There is another point I did not hear anybody stress - except Ms Szuty, I must admit. What would it cost the Government and the taxpayer to have these children looked after anywhere but in foster care? What about in residential groups? Whilst we know that for one child in a foster home it costs roughly $450 a week, including support workers and administration, it would cost in a residential group $1,200 a week. What we are saying to members opposite is that it is more cost-effective to provide that $240 a week and encourage people to be looked after in foster families at home than to spend $1,200 a week in residential care.

Mr Lamont, had he wanted to, could have given us a diatribe on social justice. But he prefers to mock people who have a real concern, because we are bringing forward in this Assembly not only our point of view but also the point of view of the very people who are at home looking after these children, who are doing the job that otherwise would have to be done by the Government at about three times the cost. That is what this MPI is all about, if Mr Lamont wants to listen. Are we spending our taxpayers' dollars in the most cost-efficient way possible?

Mr Cornwell raised the issue of the $100,000 for the abortion clinic, and he made a very valid point. That is where the priorities of this Government are. The priorities of this Government are not for the real concerns of the community but purely and simply to satisfy some ideological bent of a certain member of the Cabinet, namely, Mr Berry. Not all of them agree with that, by the way. We see on television night after night Mr Connolly talking about it. As far as he is concerned, none of his money is going to be used on an abortion clinic. Then Mr Berry, just like the one-eyed cat peeping at the seafood store, says, "Oh, we will see about that".

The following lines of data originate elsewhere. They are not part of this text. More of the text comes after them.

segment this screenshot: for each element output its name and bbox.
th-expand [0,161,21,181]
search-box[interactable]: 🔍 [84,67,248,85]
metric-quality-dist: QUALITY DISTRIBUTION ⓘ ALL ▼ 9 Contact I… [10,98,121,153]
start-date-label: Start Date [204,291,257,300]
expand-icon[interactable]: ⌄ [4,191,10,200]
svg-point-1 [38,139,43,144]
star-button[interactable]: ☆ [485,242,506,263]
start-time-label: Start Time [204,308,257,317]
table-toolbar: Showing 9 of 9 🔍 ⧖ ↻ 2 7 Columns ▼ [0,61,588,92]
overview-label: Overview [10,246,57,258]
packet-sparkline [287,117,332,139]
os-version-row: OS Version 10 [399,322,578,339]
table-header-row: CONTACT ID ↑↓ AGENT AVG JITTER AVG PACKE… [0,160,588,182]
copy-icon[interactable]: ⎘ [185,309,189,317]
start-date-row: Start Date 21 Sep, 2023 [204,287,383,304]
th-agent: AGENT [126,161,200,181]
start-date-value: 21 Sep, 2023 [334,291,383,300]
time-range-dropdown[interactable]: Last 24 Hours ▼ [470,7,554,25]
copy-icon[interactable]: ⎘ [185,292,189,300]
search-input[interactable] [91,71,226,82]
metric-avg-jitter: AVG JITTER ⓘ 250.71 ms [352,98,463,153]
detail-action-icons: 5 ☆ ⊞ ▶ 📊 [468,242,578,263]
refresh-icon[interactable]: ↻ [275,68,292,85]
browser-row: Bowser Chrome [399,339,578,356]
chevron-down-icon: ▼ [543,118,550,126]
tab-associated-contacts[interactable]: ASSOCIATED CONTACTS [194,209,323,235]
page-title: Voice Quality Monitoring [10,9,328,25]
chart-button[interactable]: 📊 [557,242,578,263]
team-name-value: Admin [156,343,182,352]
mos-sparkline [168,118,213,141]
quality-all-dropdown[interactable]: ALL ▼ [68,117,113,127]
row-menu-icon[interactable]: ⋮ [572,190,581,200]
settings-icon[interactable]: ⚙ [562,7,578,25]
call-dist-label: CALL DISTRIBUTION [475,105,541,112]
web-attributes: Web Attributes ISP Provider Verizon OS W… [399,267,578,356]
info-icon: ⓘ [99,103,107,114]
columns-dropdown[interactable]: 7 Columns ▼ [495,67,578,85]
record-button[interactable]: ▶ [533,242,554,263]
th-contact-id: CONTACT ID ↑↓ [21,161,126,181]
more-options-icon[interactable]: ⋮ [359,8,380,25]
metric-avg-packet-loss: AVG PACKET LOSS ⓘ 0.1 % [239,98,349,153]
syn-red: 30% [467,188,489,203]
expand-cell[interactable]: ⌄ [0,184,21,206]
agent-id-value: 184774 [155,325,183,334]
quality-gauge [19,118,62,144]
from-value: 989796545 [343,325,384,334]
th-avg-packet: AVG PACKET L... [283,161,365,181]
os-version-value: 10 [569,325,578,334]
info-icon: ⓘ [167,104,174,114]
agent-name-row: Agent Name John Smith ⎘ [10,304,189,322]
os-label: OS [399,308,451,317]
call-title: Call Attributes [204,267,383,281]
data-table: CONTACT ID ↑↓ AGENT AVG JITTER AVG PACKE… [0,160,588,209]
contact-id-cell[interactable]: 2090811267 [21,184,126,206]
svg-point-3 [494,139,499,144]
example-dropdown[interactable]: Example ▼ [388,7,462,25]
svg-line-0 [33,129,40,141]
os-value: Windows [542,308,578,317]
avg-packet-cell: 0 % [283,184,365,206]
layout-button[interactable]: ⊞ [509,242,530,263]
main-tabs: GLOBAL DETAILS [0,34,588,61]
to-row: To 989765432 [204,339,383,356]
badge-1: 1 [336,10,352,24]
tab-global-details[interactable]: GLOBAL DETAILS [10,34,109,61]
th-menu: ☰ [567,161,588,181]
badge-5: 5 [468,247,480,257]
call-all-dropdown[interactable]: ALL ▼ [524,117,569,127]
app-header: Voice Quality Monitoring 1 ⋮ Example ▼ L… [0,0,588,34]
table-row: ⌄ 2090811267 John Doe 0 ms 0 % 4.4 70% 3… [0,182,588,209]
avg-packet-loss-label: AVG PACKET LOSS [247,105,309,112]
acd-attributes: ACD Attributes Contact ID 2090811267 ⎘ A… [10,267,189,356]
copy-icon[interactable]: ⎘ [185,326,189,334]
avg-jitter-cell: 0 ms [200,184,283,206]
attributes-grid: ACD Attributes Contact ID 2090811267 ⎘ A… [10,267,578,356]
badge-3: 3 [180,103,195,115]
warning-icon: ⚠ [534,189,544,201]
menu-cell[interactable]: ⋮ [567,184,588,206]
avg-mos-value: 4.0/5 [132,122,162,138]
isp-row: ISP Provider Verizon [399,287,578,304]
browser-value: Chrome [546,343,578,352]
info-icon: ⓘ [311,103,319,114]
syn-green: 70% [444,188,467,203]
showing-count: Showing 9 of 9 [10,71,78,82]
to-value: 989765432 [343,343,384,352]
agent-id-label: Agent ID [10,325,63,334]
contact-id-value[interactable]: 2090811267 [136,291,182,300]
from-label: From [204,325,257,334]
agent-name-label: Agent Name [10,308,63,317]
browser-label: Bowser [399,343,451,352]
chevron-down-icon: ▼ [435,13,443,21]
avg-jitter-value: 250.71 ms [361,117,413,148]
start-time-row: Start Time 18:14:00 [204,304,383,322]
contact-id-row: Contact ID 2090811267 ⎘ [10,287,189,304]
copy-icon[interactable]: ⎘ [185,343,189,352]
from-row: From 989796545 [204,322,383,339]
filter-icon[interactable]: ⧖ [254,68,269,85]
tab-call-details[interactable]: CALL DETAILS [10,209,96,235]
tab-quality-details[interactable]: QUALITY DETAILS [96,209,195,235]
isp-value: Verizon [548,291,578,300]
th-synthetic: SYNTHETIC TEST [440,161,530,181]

We know that Mr Berry wins every time, and that is why that subsidy has gone down from $240 a week to $106 a week - a 150 per cent reduction in the amount of money going to families looking after foster kids in the ACT, from a government that talks in this house over and over again about social justice. As I have said, Mr Keating does not believe in social justice. Mrs Kelly, the Minister for whatever she is, who talks about social justice all the time, imposes a 10c a litre slug on those foster families who need petrol. It seems to me that you are all right if you do not have a car; you are all right if you are not a public servant; you are all right if you do not buy toilet paper and toothpaste and everything else on which wholesale sales tax has gone up; and you are all right if you do not need glasses.

MADAM SPEAKER: The discussion has concluded.